Liste des chroniques

Les Legault du haut du village

Histoire de nos familles

Réjeanne Legault et Claude Latour

Le mot gault signifiait autrefois bois, forêt. M. Réal Legault, membre de la Société généalogique canadienne-française, a repéré en France trois communes dont le toponyme en dérive : Le Gault-la-Forêt (Marne), Le Gault-du-Perche (Loir-et-Cher) et Le Gault-Saint-Denis (Eure-et-Loire). Gaud est aussi une petite localité en Haute-Garonne. Tout porte à croire que nos Legault et nos Deslauriers ont un ancêtre commun.

De notre ancêtre Noël Legault dit Deslauriers qui épouse à Montréal, le 18 novembre 1698, Marie Vesnard, rendons-nous rapidement à la sixième génération.

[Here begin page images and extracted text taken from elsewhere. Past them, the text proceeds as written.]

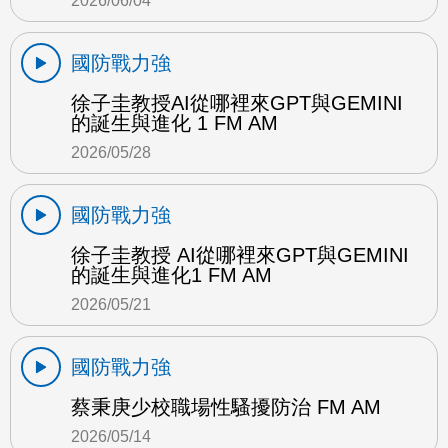
2026/06/04
國防戰力強
徐子圭教授AI從哪裡來GPT與GEMINI
的誕生與進化 1 FM AM
2026/05/28
國防戰力強
徐子圭教授 AI從哪裡來GPT與GEMINI
的誕生與進化1 FM AM
2026/05/21
國防戰力強
蔡秉庚少校職場性騷擾防治 FM AM
2026/05/14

Charles (1708-1777), Charles (1737-1814), André (1780-1853), Francois-Isaac (1818-1877) et Isaac.

Isaac, né en 1842, épouse à Saint-Eustache, le 6 juin 1871, Marie-Louise Leblanc (1852-1934), fille de Jean-Baptiste et de Louise Lachance. Ils ont 7 enfants.

Adélard épouse à Saint-Eustache, le 3 février 1903, Marie-Laure Bélisle, fille de Séraphin et de Éléonore Savard.

Charles épouse à Saint Joseph-du-Lac, le 9 mai 1916, Irène Blanche Damour, fille de Pierre et de Virginie Trottier.

E ustache épouse à Saint-Léon de Westmont, le 2 mars 1935, Marie Régina Baulne, fille de Wilfrid et d’Hermine Robitaille.

Corine épouse à Saint-Eustache, le 2 mai 1905, Alcide Lanthier, fils d’Adolphe et de Agléé Raymond.

Josaphat, aussi fils d’Isaac, épouse à Saint-Eustache, le 10 septembre 1894, Marie-Louise Prud’homme, fille de Louis et de Rose Ouimet. Ils habitent la dernière maison au bout de la 4e Avenue (rue Dorion), près de la voie ferrée (rue Saint-Viateur). Son voisin et propriétaire est Eugène Duquette. Josaphat est chef cantonnier et entretient les routes avoisinantes. Ses chevaux, dont celui de sa fille Ernestine, pour la «malle», sont logés dans l’écurie située à l’arrière de la maison, attenant à l’atelier de menuiserie des Duquette. Le couple a cinq enfants : Arthur, Charles, qui est à Detroit, Ernestine, qui est postillon, Cécile, qui travaille à la compagnie de téléphone Bell, rue Saint-Eustache, et Noël.

Le seul Legault dit Deslauriers de cette descendance à porter exactement le nom de l’ancêtre, est Noël Legault de la 8e génération. Il fait ses études au collège Sacré-Coeur de Saint-Eustache puis, comme presque tous les jeunes de son époque, il aide son père et apprend les rudiments de la vie avec celui-ci. Noël épouse à Saint-Eustache, le 23 juillet 1930, Laurette Mondou, fille de Hervé et de Dorina Duquette. Déjà, au début de sa vie d’adulte, Noël travaille pour Clément Laberge, qui tient un magasin général à l’endroit même où, en 1910, Émery Féré avait le sien, au coin de la rue Saint-Eustache et de la rue Saint-Jean-Baptiste (Du Moulin). Il s’occupe, entre autres, du couvoir qui est situé dans un solide appentis attaché au magasin (ancienne prison?). Dans la cour arrière s’alignent un entrepôt et trois poulaillers, la rue Saint-Jean-Baptiste, dos au mur de pierre, qui entoure le terrain du manoir Globensky. Puis, le propriétaire du magasin, Clément Laberge, décède alors que son fils Bernard n’a que sept ans. Noël aurait pu, à l’époque, acheter le commerce qu’il connaissait bien, mais il a dit à ce moment-là: «On n’achète pas les biens d’une veuve que l’on connaît, on l’aide plutôt.» Noël passera le reste de sa vie à travailler pour Mme Laberge et, par la suite, pour Bernard, son fil. Noël et Laurette élèveront une belle famille de six enfants : Marcel, Guy, Huguette, Pierre, Andrée et Normand.

Cette famille marque à jamais le haut du village.